Abus sexuel
Elle est encore adolescente, détournée par une jeune fille et jetée entre les griffes des agresseurs. Un verre de soda mélangé à un somnifère suivi d’un abus sexuel. Mais ceux-ci ne vont pas tarder à être pris à leur propre jeu.
Cette mineure qui n’a pas encore seize ans sort ce lundi 2 février, le matin de son domicile, au village Sidi Taïbi relevant de la province de Kenitra. Toutefois, elle ne retourne pas chez elle, ni en début de l’après-midi, ni le soir, ni la nuit. Elle n’a pas l’habitude de s’attarder dehors. Evidemment ses parents s’inquiètent de son absence d’autant plus que son téléphone sonne mais personne ne répond. Minuit sonne sans qu’ils aient la moindre information sur leur fille. Alors qu’ils imaginaient les pires scénarios, vers 2 h du matin le téléphone de l’une des filles vibre. En fait, elle reçoit un message, puis un autre de la sœur disparue. Des mots tapés à la hâte, depuis un endroit qu’elle ne connaît pas. Elle n’en pas croit pas ses yeux: sa sœur l’informe qu’elle est séquestrée dans une maison et qu’elle va être violée.

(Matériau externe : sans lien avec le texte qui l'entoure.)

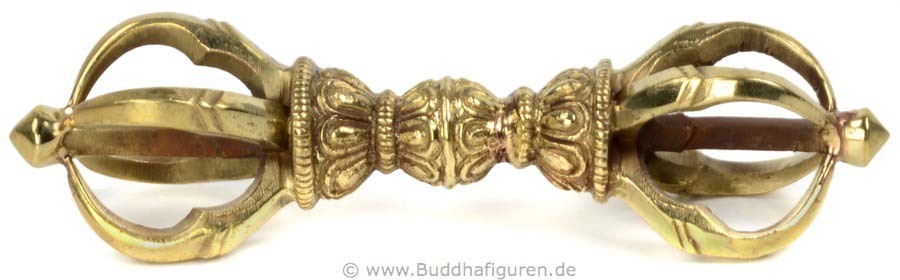 The width and height of the screenshot is (900, 280). What are the coordinates of `ribbed decoration` in the screenshot? It's located at (301, 148). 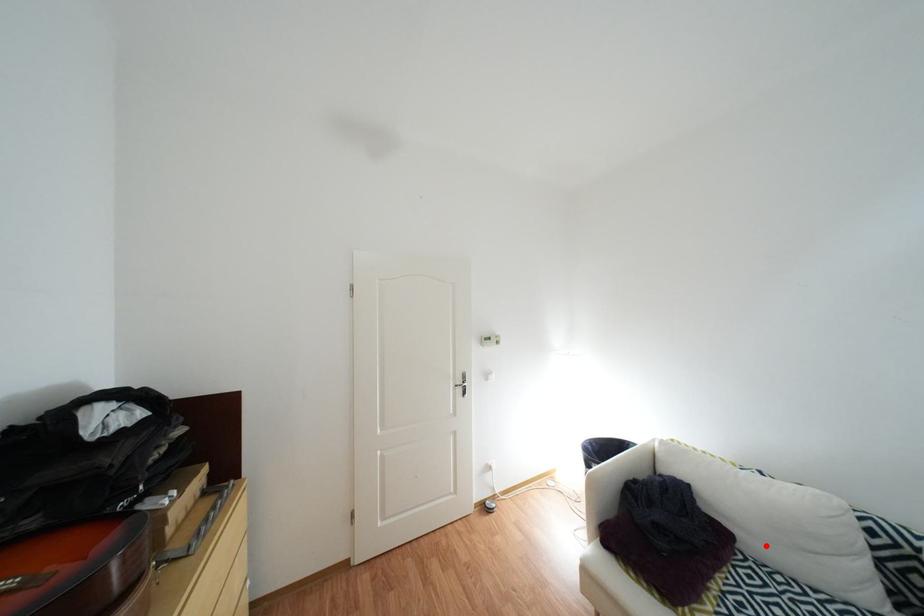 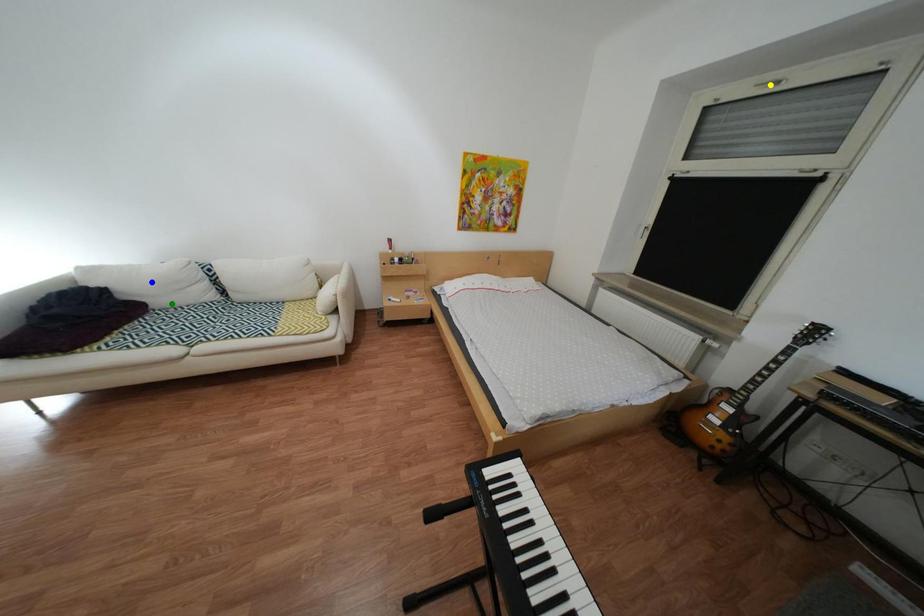 Question: I am providing you with two images of the same scene from different viewpoints. A red point is marked on the first image. You are given multiple points on the second image. In image 2, which mark is for the same physical point as the one in image 1?

Choices:
 (A) green point
 (B) yellow point
 (C) blue point

Answer: (A) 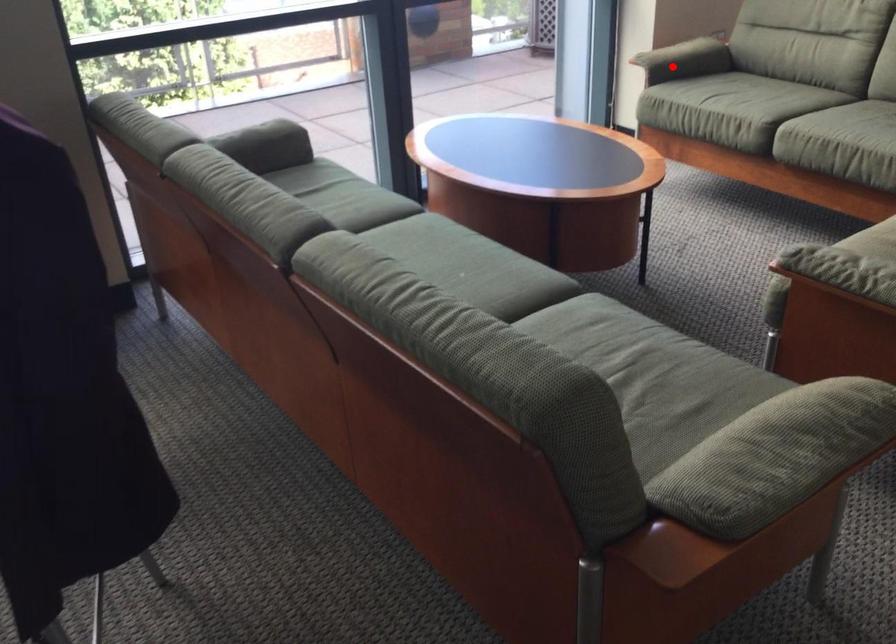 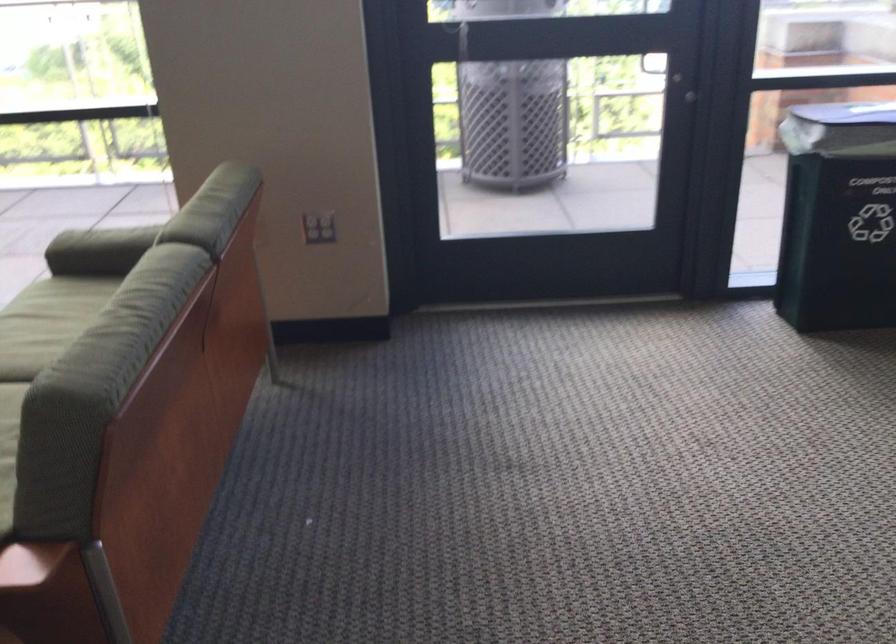 In the second image, find the point that corresponds to the highlighted location in the first image.

(99, 247) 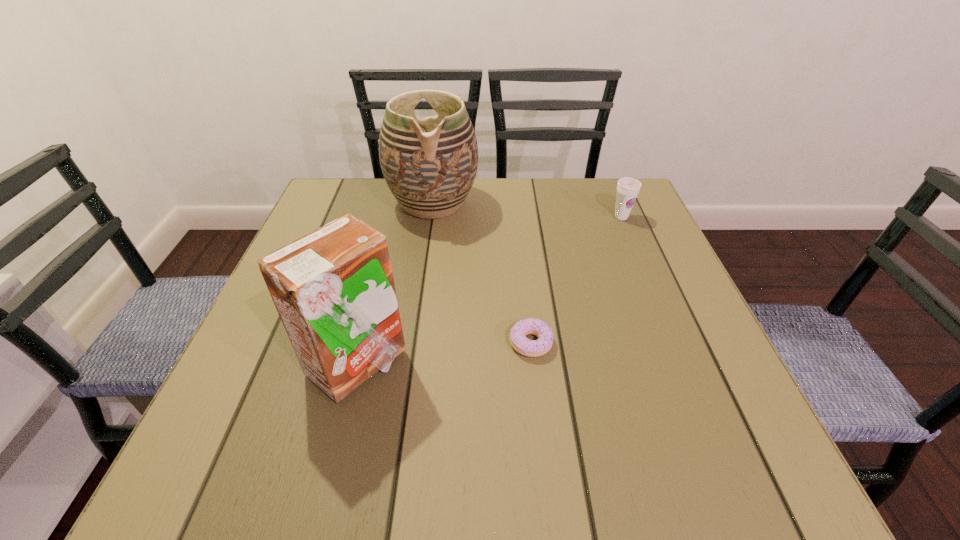 Identify the location of vacant space that is in between the doughnut and the carton. (444, 354).

The height and width of the screenshot is (540, 960). I want to click on unoccupied area between the second object from right to left and the carton, so click(444, 354).

Locate an element on the screen. Image resolution: width=960 pixels, height=540 pixels. vacant space that's between the doughnut and the pottery is located at coordinates (482, 273).

Where is `empty location between the doughnut and the rightmost object`? This screenshot has height=540, width=960. empty location between the doughnut and the rightmost object is located at coordinates (576, 280).

Locate an element on the screen. The width and height of the screenshot is (960, 540). vacant point located between the second shortest object and the pottery is located at coordinates (527, 210).

At what (x,y) coordinates should I click in order to perform the action: click on vacant space in between the third tallest object and the pottery. Please return your answer as a coordinate pair (x, y). The height and width of the screenshot is (540, 960). Looking at the image, I should click on (527, 210).

The image size is (960, 540). In order to click on blank region between the pottery and the cup in this screenshot , I will do `click(527, 210)`.

Locate an element on the screen. vacant region between the pottery and the third tallest object is located at coordinates (527, 210).

Image resolution: width=960 pixels, height=540 pixels. Find the location of `object identified as the third closest to the carton`. object identified as the third closest to the carton is located at coordinates (628, 188).

Identify which object is the nearest to the third tallest object. Please provide its 2D coordinates. Your answer should be formatted as a tuple, i.e. [(x, y)], where the tuple contains the x and y coordinates of a point satisfying the conditions above.

[(429, 164)] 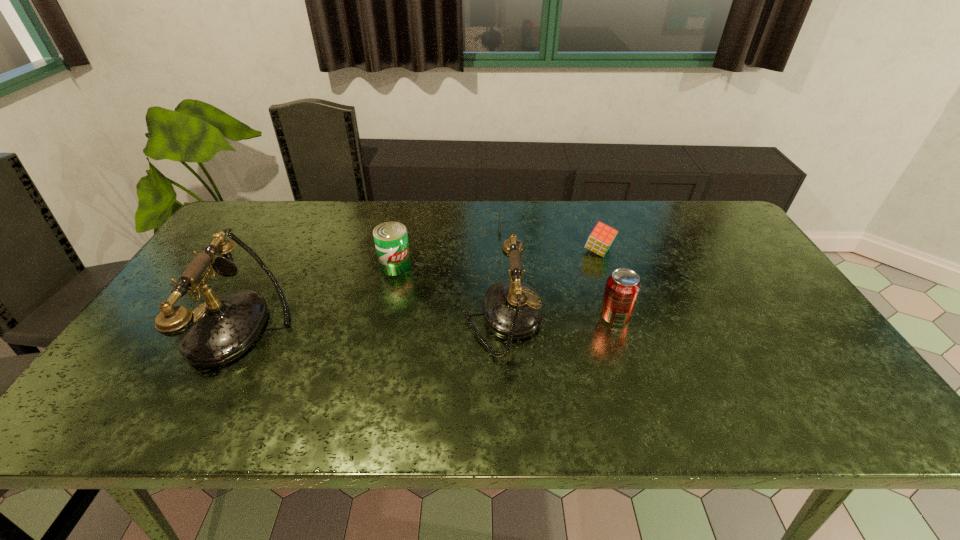 Find the location of a particular element. This screenshot has height=540, width=960. free space located 0.400m on the dial of the right telephone is located at coordinates (696, 319).

I want to click on free spot located 0.230m on the front of the fifth tallest object, so click(620, 318).

The image size is (960, 540). Identify the location of vacant space positioned 0.390m on the lenses of the farthest object. (380, 226).

The height and width of the screenshot is (540, 960). I want to click on vacant space located on the lenses of the farthest object, so click(411, 226).

Where is `vacant space situated on the lenses of the farthest object`? The height and width of the screenshot is (540, 960). vacant space situated on the lenses of the farthest object is located at coordinates (411, 226).

Identify the location of free spot located on the back of the soda can. The width and height of the screenshot is (960, 540). (606, 287).

Where is `free space located on the front of the can`? The height and width of the screenshot is (540, 960). free space located on the front of the can is located at coordinates (382, 324).

At what (x,y) coordinates should I click in order to perform the action: click on cube located at the far edge. Please return your answer as a coordinate pair (x, y). The width and height of the screenshot is (960, 540). Looking at the image, I should click on (599, 241).

This screenshot has width=960, height=540. I want to click on sunglasses present at the far edge, so click(512, 208).

The width and height of the screenshot is (960, 540). Find the location of `object present at the left edge`. object present at the left edge is located at coordinates (220, 330). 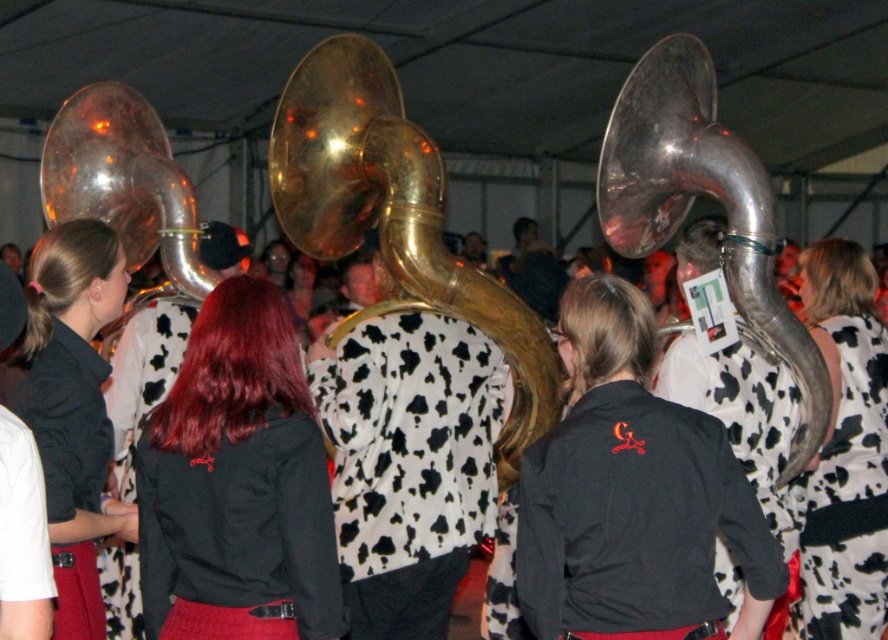 Is cow print shirt at center below matte black shirt at center?

Yes.

Can you confirm if cow print shirt at center is bigger than matte black shirt at center?

Yes.

What do you see at coordinates (409, 465) in the screenshot? I see `cow print shirt at center` at bounding box center [409, 465].

I want to click on cow print shirt at center, so (x=409, y=465).

Can you confirm if gold shiny tuba at center is shorter than shiny brass tuba at left?

In fact, gold shiny tuba at center may be taller than shiny brass tuba at left.

Does gold shiny tuba at center have a lesser width compared to shiny brass tuba at left?

No.

Between point (488, 291) and point (112, 212), which one is positioned in front?

Positioned in front is point (488, 291).

Locate an element on the screen. The width and height of the screenshot is (888, 640). gold shiny tuba at center is located at coordinates [395, 216].

Is black fabric shirt at center below matte black shirt at center?

Correct, black fabric shirt at center is located below matte black shirt at center.

Is point (195, 330) in front of point (81, 577)?

No, (195, 330) is behind (81, 577).

Find the location of a particular element. black fabric shirt at center is located at coordinates (236, 480).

Pas une seconde à perdre, le père de la fille disparue se rend au centre de la gendarmerie royale pour les alerter. Le parquet général près la Cour d’appel de Kenitra est informé. Il donne ses instructions pour diligenter une enquête et mener les investigations nécessaires. Peu de temps plus tard, l’adolescente retourne chez elle, dans un état de santé déplorable. Elle a été conduite chez les gendarmes. Qu’est-ce qui lui est arrivé au juste ?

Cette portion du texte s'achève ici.